◆ WORK ITEM ◆
Retype all entries exactly as they stand, excluding pictures.

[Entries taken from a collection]
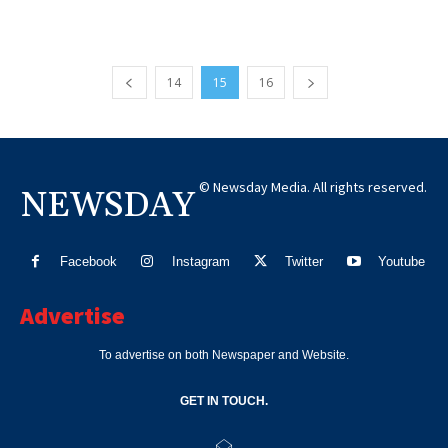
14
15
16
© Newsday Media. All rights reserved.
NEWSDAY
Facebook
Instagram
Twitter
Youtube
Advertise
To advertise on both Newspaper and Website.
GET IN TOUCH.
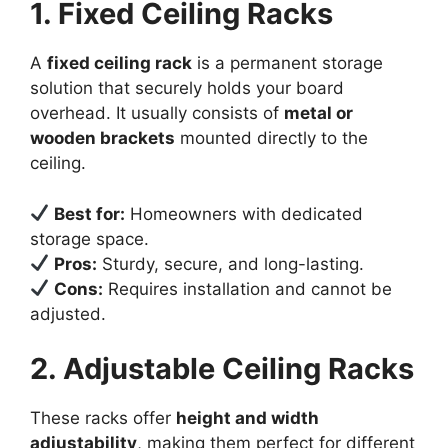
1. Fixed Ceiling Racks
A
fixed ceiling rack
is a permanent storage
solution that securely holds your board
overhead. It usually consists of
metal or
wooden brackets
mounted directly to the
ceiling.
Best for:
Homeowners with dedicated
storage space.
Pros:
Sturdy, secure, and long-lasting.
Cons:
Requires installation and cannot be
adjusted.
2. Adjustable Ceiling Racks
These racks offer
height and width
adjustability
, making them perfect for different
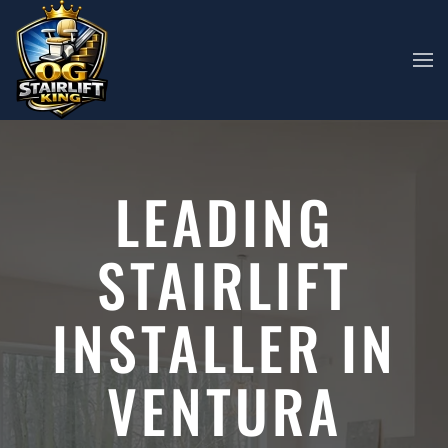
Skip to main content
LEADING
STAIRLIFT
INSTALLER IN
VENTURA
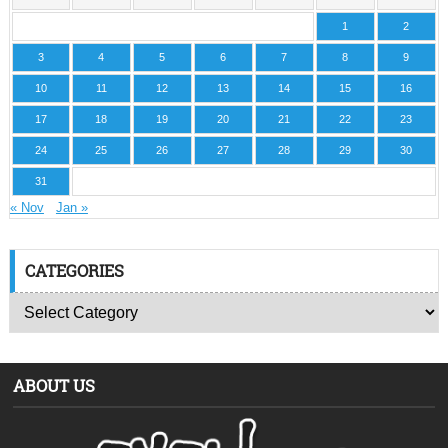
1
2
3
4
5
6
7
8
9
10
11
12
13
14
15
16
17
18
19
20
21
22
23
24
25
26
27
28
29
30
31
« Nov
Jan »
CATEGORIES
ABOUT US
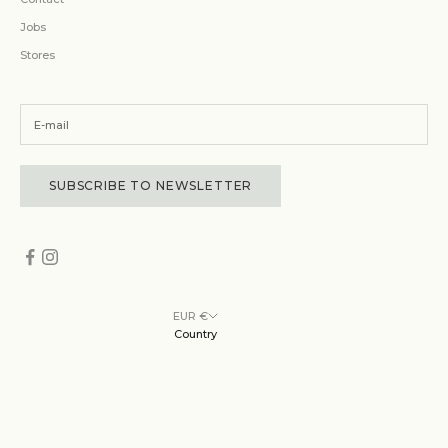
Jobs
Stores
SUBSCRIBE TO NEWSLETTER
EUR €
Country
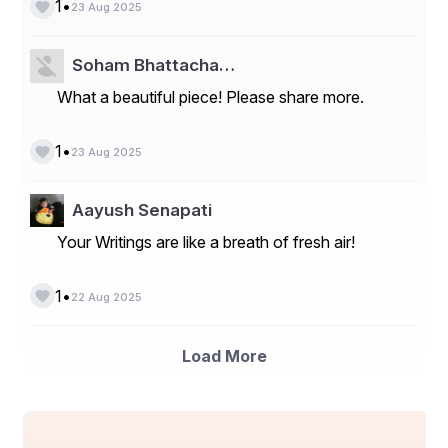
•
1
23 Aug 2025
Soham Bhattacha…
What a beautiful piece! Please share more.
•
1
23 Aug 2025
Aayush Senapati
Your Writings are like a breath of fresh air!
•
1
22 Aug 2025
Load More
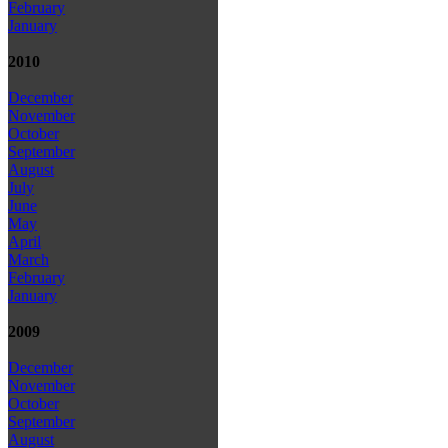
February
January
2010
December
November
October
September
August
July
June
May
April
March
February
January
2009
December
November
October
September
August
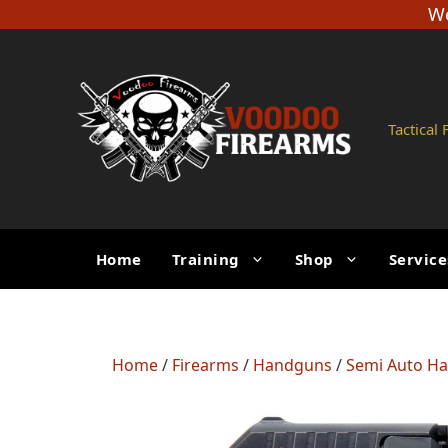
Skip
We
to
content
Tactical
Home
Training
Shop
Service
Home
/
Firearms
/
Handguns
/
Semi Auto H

◆ RESULT OF THIS TASK ◆
14
15
16
© Newsday Media. All rights reserved.
NEWSDAY
Facebook
Instagram
Twitter
Youtube
Advertise
To advertise on both Newspaper and Website.
GET IN TOUCH.
1. Fixed Ceiling Racks
A
fixed ceiling rack
is a permanent storage
solution that securely holds your board
overhead. It usually consists of
metal or
wooden brackets
mounted directly to the
ceiling.
Best for:
Homeowners with dedicated
storage space.
Pros:
Sturdy, secure, and long-lasting.
Cons:
Requires installation and cannot be
adjusted.
2. Adjustable Ceiling Racks
These racks offer
height and width
adjustability
, making them perfect for different
Skip to main content
LEADING
STAIRLIFT
INSTALLER IN
VENTURA
1
2
3
4
5
6
7
8
9
10
11
12
13
14
15
16
17
18
19
20
21
22
23
24
25
26
27
28
29
30
31
« Nov
Jan »
CATEGORIES
ABOUT US
Jobs
Stores
SUBSCRIBE TO NEWSLETTER
EUR €
Country
•
1
23 Aug 2025
Soham Bhattacha…
What a beautiful piece! Please share more.
•
1
23 Aug 2025
Aayush Senapati
Your Writings are like a breath of fresh air!
•
1
22 Aug 2025
Load More
February
January
2010
December
November
October
September
August
July
June
May
April
March
February
January
2009
December
November
October
September
August
Skip
We
to
content
Tactical
Home
Training
Shop
Service
Home
/
Firearms
/
Handguns
/
Semi Auto H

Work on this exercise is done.